Thus closed the record of the dying adventurer. Commencing with all the
verve of a darling topic, it ended in disjointed, fragmentary sentences,
as the flickering life-spark burned fainter and fainter. Yet there was
something pathetic in the generosity of this man, a mere rough
adventurer, gasping forth in the stupor of approaching death the history
of, and clue to, his alluring, if somewhat dangerous, secret--his last
breaths husbanded and strained, that he might benefit one who was a
perfect stranger to himself, but under whose roof he had found a
refuge--a place wherein he might die in peace, tended by kindly and
sympathetic hands.
To the two men, there in their lonely camp, it was as a voice from the
dead speaking to them. Even Maurice Sellon, hard, reckless, selfish as
he was, felt something of this among the varied emotions evolved by the
almost miraculous reappearance of the lost document.
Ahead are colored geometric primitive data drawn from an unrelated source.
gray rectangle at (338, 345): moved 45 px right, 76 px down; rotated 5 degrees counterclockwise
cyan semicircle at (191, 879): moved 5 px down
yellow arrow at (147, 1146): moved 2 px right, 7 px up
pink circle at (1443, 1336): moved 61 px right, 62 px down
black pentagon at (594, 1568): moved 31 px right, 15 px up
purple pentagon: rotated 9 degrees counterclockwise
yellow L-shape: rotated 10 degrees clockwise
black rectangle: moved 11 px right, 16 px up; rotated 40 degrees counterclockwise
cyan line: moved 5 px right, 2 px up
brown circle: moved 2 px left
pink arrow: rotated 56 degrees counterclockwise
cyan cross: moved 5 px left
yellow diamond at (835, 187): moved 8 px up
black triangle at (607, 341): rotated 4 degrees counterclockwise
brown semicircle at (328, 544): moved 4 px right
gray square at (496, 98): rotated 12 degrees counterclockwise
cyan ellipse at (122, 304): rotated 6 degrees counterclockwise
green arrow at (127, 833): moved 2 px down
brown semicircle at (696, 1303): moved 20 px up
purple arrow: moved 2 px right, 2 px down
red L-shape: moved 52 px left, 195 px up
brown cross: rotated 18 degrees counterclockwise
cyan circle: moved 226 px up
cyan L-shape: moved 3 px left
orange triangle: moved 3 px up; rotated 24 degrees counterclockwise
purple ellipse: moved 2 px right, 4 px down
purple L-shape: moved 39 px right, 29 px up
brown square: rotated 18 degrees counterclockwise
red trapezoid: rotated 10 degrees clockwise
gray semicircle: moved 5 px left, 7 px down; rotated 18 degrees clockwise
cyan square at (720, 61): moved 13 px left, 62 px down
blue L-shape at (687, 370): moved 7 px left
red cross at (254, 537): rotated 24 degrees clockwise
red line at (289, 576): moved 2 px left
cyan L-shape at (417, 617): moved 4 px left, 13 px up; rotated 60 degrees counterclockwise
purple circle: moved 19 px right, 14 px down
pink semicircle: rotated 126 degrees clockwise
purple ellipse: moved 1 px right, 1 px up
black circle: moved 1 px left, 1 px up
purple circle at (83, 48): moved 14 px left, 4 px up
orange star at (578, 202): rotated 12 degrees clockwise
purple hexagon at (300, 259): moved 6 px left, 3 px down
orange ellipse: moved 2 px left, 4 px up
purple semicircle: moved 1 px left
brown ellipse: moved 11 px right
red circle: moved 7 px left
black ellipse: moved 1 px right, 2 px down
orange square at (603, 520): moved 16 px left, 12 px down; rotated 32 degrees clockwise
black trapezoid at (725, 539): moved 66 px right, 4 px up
Overhead, in the dark vault, myriads of stars twinkled and burned, one
every now and again falling in a silent, ghostly streak. The creatures
of the night, now fairly abroad, sent forth their wild voices far and
near, and ever and anon the horses picketed close at hand would prick up
their ears and snort, as they snuffed inquiringly the cool breaths of
the darkness.
"And you think that near enough, eh, Fanning?"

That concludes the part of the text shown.